### Information provided
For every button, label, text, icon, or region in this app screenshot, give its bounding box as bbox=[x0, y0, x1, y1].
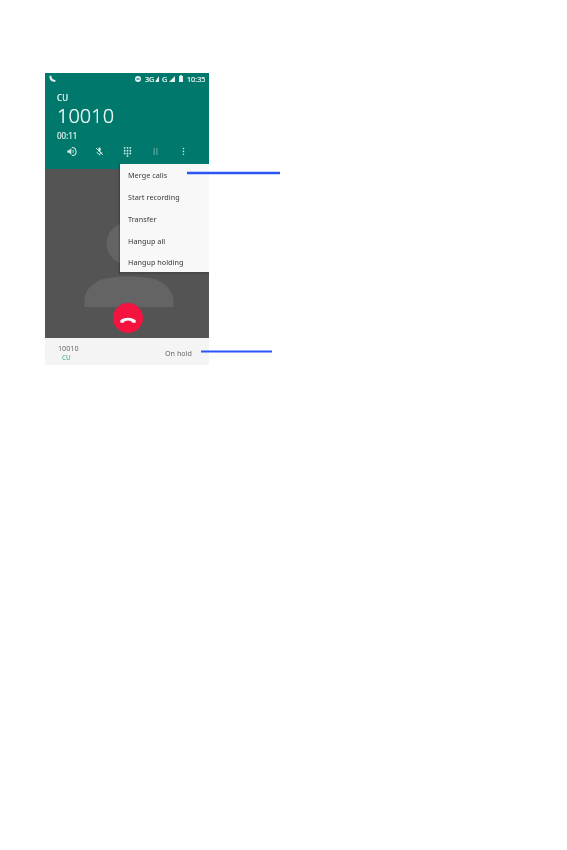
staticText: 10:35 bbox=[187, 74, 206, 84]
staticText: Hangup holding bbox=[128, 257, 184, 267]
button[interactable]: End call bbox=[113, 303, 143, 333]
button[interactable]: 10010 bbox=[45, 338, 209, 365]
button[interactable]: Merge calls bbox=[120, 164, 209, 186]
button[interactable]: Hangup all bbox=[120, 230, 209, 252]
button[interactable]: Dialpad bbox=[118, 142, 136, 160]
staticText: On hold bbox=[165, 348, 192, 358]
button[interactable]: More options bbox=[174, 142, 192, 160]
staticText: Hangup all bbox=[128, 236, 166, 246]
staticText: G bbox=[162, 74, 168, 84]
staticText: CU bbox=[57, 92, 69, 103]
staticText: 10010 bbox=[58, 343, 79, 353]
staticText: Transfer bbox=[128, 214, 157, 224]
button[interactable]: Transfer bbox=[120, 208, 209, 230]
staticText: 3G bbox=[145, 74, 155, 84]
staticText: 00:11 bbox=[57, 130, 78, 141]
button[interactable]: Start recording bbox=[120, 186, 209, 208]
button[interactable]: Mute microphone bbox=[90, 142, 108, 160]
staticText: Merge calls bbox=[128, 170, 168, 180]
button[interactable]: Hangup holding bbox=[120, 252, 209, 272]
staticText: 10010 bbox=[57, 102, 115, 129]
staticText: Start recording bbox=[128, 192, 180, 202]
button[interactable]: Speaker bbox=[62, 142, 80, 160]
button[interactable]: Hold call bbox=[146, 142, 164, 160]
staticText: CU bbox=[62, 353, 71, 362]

### What to produce
Leave every image out, and retype the material exactly.

### Exercise solution
For every button, label, text, icon, or region in this app screenshot, give its bounding box as bbox=[x0, y0, x1, y1].
staticText: 10:35 bbox=[187, 74, 206, 84]
staticText: Hangup holding bbox=[128, 257, 184, 267]
button[interactable]: End call bbox=[113, 303, 143, 333]
button[interactable]: 10010 bbox=[45, 338, 209, 365]
button[interactable]: Merge calls bbox=[120, 164, 209, 186]
button[interactable]: Hangup all bbox=[120, 230, 209, 252]
button[interactable]: Dialpad bbox=[118, 142, 136, 160]
staticText: On hold bbox=[165, 348, 192, 358]
button[interactable]: More options bbox=[174, 142, 192, 160]
staticText: Hangup all bbox=[128, 236, 166, 246]
staticText: G bbox=[162, 74, 168, 84]
staticText: CU bbox=[57, 92, 69, 103]
staticText: 10010 bbox=[58, 343, 79, 353]
staticText: Transfer bbox=[128, 214, 157, 224]
button[interactable]: Transfer bbox=[120, 208, 209, 230]
staticText: 3G bbox=[145, 74, 155, 84]
staticText: 00:11 bbox=[57, 130, 78, 141]
button[interactable]: Start recording bbox=[120, 186, 209, 208]
button[interactable]: Mute microphone bbox=[90, 142, 108, 160]
staticText: Merge calls bbox=[128, 170, 168, 180]
button[interactable]: Hangup holding bbox=[120, 252, 209, 272]
staticText: 10010 bbox=[57, 102, 115, 129]
staticText: Start recording bbox=[128, 192, 180, 202]
button[interactable]: Speaker bbox=[62, 142, 80, 160]
button[interactable]: Hold call bbox=[146, 142, 164, 160]
staticText: CU bbox=[62, 353, 71, 362]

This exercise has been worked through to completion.